Kereta kuda itu dengan mulus melewati gerbang besar, meluncur kencang di atas daratan bertabur salju. 

Ketika kereta lain berbelok ke kanan dan ke kiri untuk melapor pada kepala pasukkan logistik, kereta kuda intu menjadi satu-satunya yang berjalan lurus ke depan. 

Menarik perhatian, membuat panah menghujani kereta kuda itu. Pasukan membentuk barikade di depan mereka, mencoba menghentikan laju kereta kuda itu. 

"Pegangan! Kita akan menabrak!" Ujar Baltus, bersamaan dengan itu awan hitam seketika menyelimuti mereka. 

Baltus memandang langit yang tiba-tiba menghitam, semua seakan melambat, puluhan pasukan tertabrak. 

Namun mata Baltus terpaku pada tombak besar yang melayang di udara, ia baru menyadari barikade itu bukan menghalangi mereka. Namun menghalangi pasukan di depan mereka, pasukan napi yang porak poranda. 

Baltus melihat jelas, seorang napi tercabik-cabik, pertama tangannya, kemudian terbelah dua dan di makan ketika masih menjerit.

"Oh Tuhan!!" Pekik Baltus.

Marc di belakangnya telah terlebih dahulu menarik busur panahnya, petir terlihat mengelilingi anak panah yang terpasang di sana.

Panah itu terlepas.

Shisssh!

Panah itu menancap dan meledakkan kepala Orc itu tanpa ampun, naas tubuh besar orc itu tinggal dan menabrak kereta kuda itu hingga bersalto di udara. 

Sementara bebatuan dan tombak kayu menyasar mereka, empat orc melompat mengayunkan tangannya menghancurkan kereta kuda yang masih melayang di udara. 

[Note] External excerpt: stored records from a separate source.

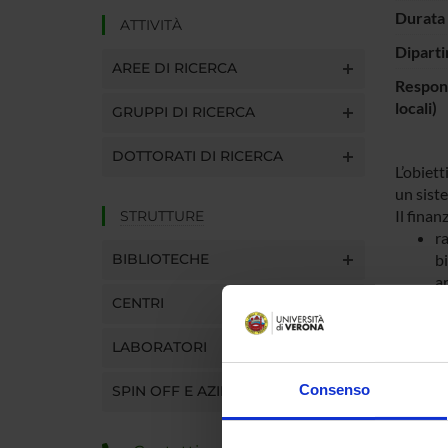
Durata 
ATTIVITÀ
Diparti
AREE DI RICERCA
Respons
locali)
GRUPPI DI RICERCA
DOTTORATI DI RICERCA
L’obiett
un siste
Il finan
STRUTTURE
ra
BIBLIOTECHE
bi
ar
CENTRI
cr
in
LABORATORI
co
(c
Consenso
SPIN OFF E AZIENDE
im
vo
pu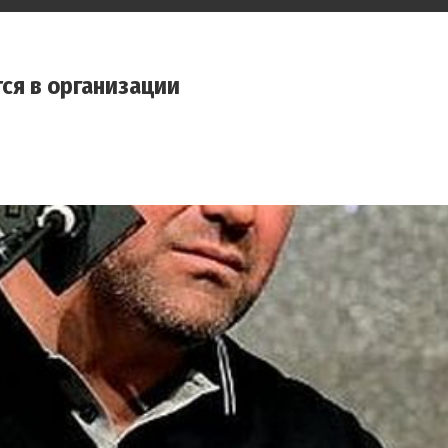
ся в организации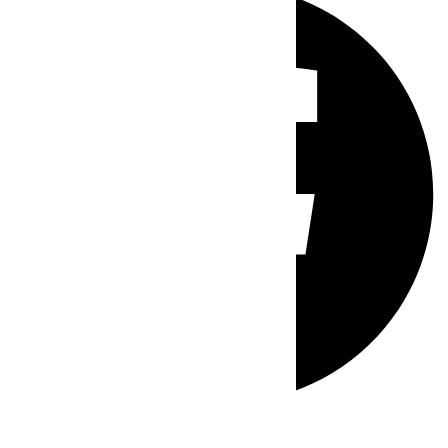
Whatsapp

Marc melayang di udara, terjatuh dengan kepala menghadap ke bawah, meski begitu tangannya dengan cepat melepaskan anak panah. Sebagian anak panah berhamburan keluar dari tabung di punggungnya, ia menangkap mereka satu persatu dan melepaskan mereka di waktu yang hampir bersamaan dengan waktu ia memegangnya. Sebuah keahlian yang mencengangkan.

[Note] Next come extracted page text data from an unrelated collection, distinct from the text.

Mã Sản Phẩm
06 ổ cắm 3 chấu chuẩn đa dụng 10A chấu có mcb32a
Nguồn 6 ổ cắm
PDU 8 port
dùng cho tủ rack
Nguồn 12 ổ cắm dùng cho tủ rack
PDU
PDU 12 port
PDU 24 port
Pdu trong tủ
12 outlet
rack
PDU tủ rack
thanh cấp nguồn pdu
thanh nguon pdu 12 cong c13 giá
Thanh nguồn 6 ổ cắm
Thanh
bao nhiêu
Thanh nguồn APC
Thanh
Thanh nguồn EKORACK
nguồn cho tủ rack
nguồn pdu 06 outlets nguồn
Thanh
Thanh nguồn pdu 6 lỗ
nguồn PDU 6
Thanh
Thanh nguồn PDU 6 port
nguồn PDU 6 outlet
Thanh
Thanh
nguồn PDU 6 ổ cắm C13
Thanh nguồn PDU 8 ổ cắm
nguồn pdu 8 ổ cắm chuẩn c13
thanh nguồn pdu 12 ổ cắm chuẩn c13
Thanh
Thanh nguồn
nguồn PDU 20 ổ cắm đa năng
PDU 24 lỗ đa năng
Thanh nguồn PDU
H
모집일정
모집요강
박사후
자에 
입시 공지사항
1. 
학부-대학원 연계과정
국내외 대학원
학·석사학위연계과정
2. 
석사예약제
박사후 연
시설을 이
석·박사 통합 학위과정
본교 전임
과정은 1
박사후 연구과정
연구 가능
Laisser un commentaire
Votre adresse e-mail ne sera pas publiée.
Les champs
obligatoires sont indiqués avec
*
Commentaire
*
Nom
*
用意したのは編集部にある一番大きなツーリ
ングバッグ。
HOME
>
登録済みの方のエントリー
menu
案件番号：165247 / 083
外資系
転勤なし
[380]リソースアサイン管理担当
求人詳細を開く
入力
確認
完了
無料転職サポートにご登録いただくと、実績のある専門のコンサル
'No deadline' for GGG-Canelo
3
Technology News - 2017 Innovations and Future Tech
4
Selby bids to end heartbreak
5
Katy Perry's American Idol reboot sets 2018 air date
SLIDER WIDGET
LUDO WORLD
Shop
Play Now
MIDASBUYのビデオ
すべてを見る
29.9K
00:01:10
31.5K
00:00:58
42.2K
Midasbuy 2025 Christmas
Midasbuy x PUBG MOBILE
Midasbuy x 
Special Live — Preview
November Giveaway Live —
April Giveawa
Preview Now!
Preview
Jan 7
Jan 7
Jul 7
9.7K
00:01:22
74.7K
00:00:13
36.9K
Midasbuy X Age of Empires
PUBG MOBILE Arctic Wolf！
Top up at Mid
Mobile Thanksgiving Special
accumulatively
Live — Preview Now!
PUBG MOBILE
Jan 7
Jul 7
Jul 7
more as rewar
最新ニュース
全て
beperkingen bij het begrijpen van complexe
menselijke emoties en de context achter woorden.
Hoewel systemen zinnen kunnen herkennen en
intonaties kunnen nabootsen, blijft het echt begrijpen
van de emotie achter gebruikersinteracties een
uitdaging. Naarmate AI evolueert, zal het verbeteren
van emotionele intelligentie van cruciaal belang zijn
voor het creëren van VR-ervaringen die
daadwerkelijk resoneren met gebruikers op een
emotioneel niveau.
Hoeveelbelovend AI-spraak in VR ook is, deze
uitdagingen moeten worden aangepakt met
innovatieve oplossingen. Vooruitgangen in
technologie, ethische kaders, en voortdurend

"Tch! Mereka terlalu banyak!"

Namun itu saja tidak cukup, mereka memasuki medan pertarungan ketika suasana tengah panas-panasnya. 

Namun tiba-tiba, dua belas tombak air terbentuk di udara melesat ke berbagai penjuru, menusuk para Orc yang mengepung mereka. 

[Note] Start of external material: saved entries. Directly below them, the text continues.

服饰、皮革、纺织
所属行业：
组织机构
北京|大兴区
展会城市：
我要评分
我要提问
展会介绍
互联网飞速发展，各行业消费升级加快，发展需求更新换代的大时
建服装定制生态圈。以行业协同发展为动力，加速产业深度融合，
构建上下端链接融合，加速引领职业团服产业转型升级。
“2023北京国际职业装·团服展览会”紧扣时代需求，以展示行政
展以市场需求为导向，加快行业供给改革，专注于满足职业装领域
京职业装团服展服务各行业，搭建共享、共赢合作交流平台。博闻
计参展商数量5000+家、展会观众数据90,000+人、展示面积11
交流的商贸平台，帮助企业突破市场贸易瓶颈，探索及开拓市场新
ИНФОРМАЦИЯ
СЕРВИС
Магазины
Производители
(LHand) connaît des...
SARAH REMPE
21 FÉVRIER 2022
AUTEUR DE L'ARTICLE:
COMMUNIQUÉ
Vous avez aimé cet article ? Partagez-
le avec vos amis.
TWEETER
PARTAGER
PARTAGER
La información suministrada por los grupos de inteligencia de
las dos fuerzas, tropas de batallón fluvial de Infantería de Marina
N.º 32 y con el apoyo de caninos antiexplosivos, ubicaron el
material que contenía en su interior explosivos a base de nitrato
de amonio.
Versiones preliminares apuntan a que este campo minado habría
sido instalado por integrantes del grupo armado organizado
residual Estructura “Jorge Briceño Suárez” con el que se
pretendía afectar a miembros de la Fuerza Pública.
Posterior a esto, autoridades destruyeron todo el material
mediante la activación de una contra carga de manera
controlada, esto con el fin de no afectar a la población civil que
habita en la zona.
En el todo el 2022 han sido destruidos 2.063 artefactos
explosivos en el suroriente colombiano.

Sosok Bayu kemudian berjalan keluar dari sisa-sisa kereta yang sudah hancur.

"Baiklah anak-anak biarkan orang dewasa mengambil alih!" Ujarnya, seraya tersenyum dingin memandang medan pertempuran.

"Wes suwe aku ora ngerasakne!"

Merasakan perasaan menggebu-gebu, perasaan yang seakan memacu darah mudanya kembali. Hidungnya seakan merasakan bau, bau unik yang menggabungkan bau darah dan kematian, bau peperangan!